Restate all of the data below word for word.

[EXTRACTED MATERIAL]

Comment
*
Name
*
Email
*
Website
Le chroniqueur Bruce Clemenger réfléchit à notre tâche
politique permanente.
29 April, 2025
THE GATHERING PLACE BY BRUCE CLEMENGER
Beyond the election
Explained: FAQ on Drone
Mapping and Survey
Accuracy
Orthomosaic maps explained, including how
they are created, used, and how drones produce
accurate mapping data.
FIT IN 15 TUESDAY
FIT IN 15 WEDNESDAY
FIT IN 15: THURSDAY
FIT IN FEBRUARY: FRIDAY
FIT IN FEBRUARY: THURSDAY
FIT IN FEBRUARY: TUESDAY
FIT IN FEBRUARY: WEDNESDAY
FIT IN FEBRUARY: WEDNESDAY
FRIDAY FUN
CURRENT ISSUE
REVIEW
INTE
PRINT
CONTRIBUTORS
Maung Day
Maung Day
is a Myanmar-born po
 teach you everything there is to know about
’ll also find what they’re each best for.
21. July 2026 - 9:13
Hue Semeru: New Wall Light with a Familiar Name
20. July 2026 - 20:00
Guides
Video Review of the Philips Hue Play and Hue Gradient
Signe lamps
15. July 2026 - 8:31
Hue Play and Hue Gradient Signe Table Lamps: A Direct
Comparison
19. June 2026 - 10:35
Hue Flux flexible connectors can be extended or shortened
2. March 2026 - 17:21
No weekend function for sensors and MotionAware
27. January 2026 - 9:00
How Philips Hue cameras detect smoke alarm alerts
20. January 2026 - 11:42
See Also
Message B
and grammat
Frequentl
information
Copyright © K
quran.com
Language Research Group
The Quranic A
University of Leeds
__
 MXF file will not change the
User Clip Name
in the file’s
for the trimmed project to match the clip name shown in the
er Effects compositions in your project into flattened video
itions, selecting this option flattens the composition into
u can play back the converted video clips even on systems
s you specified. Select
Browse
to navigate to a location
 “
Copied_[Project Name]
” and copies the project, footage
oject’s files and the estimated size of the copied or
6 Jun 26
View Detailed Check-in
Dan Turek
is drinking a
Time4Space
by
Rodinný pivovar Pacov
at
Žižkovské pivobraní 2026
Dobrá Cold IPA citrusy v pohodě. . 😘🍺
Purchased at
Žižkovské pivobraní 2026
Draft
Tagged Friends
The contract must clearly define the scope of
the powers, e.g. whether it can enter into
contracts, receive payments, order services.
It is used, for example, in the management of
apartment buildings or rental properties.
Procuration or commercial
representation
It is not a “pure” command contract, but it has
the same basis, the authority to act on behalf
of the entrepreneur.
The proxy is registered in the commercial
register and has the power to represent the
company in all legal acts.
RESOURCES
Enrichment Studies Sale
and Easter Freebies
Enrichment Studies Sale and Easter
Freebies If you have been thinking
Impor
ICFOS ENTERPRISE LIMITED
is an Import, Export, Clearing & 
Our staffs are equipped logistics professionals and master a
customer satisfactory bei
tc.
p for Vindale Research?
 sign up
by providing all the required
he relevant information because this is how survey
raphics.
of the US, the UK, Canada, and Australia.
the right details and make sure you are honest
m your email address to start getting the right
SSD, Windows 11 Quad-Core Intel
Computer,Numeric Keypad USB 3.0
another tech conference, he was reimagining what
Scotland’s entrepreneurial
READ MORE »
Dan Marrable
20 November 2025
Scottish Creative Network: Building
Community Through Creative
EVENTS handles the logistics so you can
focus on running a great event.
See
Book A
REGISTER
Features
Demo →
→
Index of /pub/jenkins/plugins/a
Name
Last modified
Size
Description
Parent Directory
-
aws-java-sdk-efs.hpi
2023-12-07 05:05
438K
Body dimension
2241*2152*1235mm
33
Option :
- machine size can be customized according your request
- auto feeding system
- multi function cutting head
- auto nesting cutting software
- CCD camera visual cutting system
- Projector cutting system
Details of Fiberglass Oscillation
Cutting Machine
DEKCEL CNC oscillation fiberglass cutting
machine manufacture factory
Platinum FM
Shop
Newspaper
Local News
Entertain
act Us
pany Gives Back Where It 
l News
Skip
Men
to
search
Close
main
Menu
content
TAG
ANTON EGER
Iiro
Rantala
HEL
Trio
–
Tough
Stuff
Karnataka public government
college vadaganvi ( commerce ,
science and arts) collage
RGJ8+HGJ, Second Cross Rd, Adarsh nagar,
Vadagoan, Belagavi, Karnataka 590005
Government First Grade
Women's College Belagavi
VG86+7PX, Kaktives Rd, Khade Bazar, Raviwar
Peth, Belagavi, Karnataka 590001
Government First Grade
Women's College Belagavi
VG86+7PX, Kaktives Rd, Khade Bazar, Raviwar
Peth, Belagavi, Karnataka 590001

[/EXTRACTED MATERIAL]

**OUTPUT FOR THIS TASK:**
Comment
*
Name
*
Email
*
Website
Le chroniqueur Bruce Clemenger réfléchit à notre tâche
politique permanente.
29 April, 2025
THE GATHERING PLACE BY BRUCE CLEMENGER
Beyond the election
Explained: FAQ on Drone
Mapping and Survey
Accuracy
Orthomosaic maps explained, including how
they are created, used, and how drones produce
accurate mapping data.
FIT IN 15 TUESDAY
FIT IN 15 WEDNESDAY
FIT IN 15: THURSDAY
FIT IN FEBRUARY: FRIDAY
FIT IN FEBRUARY: THURSDAY
FIT IN FEBRUARY: TUESDAY
FIT IN FEBRUARY: WEDNESDAY
FIT IN FEBRUARY: WEDNESDAY
FRIDAY FUN
CURRENT ISSUE
REVIEW
INTE
PRINT
CONTRIBUTORS
Maung Day
Maung Day
is a Myanmar-born po
 teach you everything there is to know about
’ll also find what they’re each best for.
21. July 2026 - 9:13
Hue Semeru: New Wall Light with a Familiar Name
20. July 2026 - 20:00
Guides
Video Review of the Philips Hue Play and Hue Gradient
Signe lamps
15. July 2026 - 8:31
Hue Play and Hue Gradient Signe Table Lamps: A Direct
Comparison
19. June 2026 - 10:35
Hue Flux flexible connectors can be extended or shortened
2. March 2026 - 17:21
No weekend function for sensors and MotionAware
27. January 2026 - 9:00
How Philips Hue cameras detect smoke alarm alerts
20. January 2026 - 11:42
See Also
Message B
and grammat
Frequentl
information
Copyright © K
quran.com
Language Research Group
The Quranic A
University of Leeds
__
 MXF file will not change the
User Clip Name
in the file’s
for the trimmed project to match the clip name shown in the
er Effects compositions in your project into flattened video
itions, selecting this option flattens the composition into
u can play back the converted video clips even on systems
s you specified. Select
Browse
to navigate to a location
 “
Copied_[Project Name]
” and copies the project, footage
oject’s files and the estimated size of the copied or
6 Jun 26
View Detailed Check-in
Dan Turek
is drinking a
Time4Space
by
Rodinný pivovar Pacov
at
Žižkovské pivobraní 2026
Dobrá Cold IPA citrusy v pohodě. . 😘🍺
Purchased at
Žižkovské pivobraní 2026
Draft
Tagged Friends
The contract must clearly define the scope of
the powers, e.g. whether it can enter into
contracts, receive payments, order services.
It is used, for example, in the management of
apartment buildings or rental properties.
Procuration or commercial
representation
It is not a “pure” command contract, but it has
the same basis, the authority to act on behalf
of the entrepreneur.
The proxy is registered in the commercial
register and has the power to represent the
company in all legal acts.
RESOURCES
Enrichment Studies Sale
and Easter Freebies
Enrichment Studies Sale and Easter
Freebies If you have been thinking
Impor
ICFOS ENTERPRISE LIMITED
is an Import, Export, Clearing & 
Our staffs are equipped logistics professionals and master a
customer satisfactory bei
tc.
p for Vindale Research?
 sign up
by providing all the required
he relevant information because this is how survey
raphics.
of the US, the UK, Canada, and Australia.
the right details and make sure you are honest
m your email address to start getting the right
SSD, Windows 11 Quad-Core Intel
Computer,Numeric Keypad USB 3.0
another tech conference, he was reimagining what
Scotland’s entrepreneurial
READ MORE »
Dan Marrable
20 November 2025
Scottish Creative Network: Building
Community Through Creative
EVENTS handles the logistics so you can
focus on running a great event.
See
Book A
REGISTER
Features
Demo →
→
Index of /pub/jenkins/plugins/a
Name
Last modified
Size
Description
Parent Directory
-
aws-java-sdk-efs.hpi
2023-12-07 05:05
438K
Body dimension
2241*2152*1235mm
33
Option :
- machine size can be customized according your request
- auto feeding system
- multi function cutting head
- auto nesting cutting software
- CCD camera visual cutting system
- Projector cutting system
Details of Fiberglass Oscillation
Cutting Machine
DEKCEL CNC oscillation fiberglass cutting
machine manufacture factory
Platinum FM
Shop
Newspaper
Local News
Entertain
act Us
pany Gives Back Where It 
l News
Skip
Men
to
search
Close
main
Menu
content
TAG
ANTON EGER
Iiro
Rantala
HEL
Trio
–
Tough
Stuff
Karnataka public government
college vadaganvi ( commerce ,
science and arts) collage
RGJ8+HGJ, Second Cross Rd, Adarsh nagar,
Vadagoan, Belagavi, Karnataka 590005
Government First Grade
Women's College Belagavi
VG86+7PX, Kaktives Rd, Khade Bazar, Raviwar
Peth, Belagavi, Karnataka 590001
Government First Grade
Women's College Belagavi
VG86+7PX, Kaktives Rd, Khade Bazar, Raviwar
Peth, Belagavi, Karnataka 590001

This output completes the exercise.